Only the lines from the one that includes "tecnica che cad" through the last line below belong in the reply, copied exactly and without pictures.

▸ **EXERCISE MATERIALS**
....

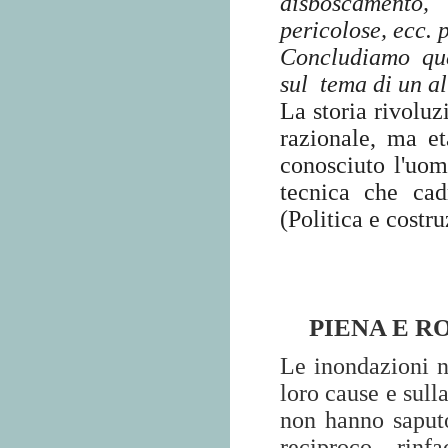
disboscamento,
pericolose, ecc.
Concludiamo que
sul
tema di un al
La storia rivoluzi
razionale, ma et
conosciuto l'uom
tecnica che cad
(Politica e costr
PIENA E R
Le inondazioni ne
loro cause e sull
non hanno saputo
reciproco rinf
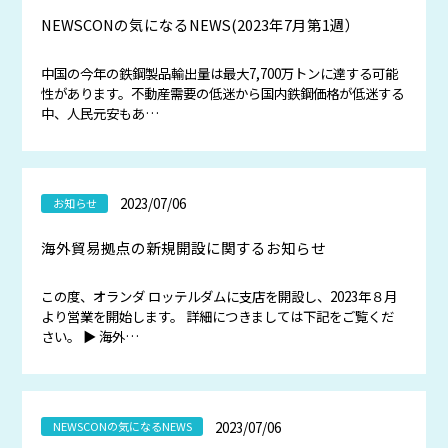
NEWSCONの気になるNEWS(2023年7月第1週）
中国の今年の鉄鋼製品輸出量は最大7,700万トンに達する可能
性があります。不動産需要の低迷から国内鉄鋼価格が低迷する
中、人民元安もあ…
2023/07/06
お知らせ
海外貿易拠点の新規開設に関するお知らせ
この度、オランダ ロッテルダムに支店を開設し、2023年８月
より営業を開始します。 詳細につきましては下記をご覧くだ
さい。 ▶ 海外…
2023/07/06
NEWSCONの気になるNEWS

....

▸ **SOLUTION TO THIS PROBLEM**
tecnica che cad
(Politica e costr
PIENA E R
Le inondazioni ne
loro cause e sull
non hanno saputo
reciproco rinf
NEWSCONの気になるNEWS(2023年7月第1週）
中国の今年の鉄鋼製品輸出量は最大7,700万トンに達する可能
性があります。不動産需要の低迷から国内鉄鋼価格が低迷する
中、人民元安もあ…
2023/07/06
お知らせ
海外貿易拠点の新規開設に関するお知らせ
この度、オランダ ロッテルダムに支店を開設し、2023年８月
より営業を開始します。 詳細につきましては下記をご覧くだ
さい。 ▶ 海外…
2023/07/06
NEWSCONの気になるNEWS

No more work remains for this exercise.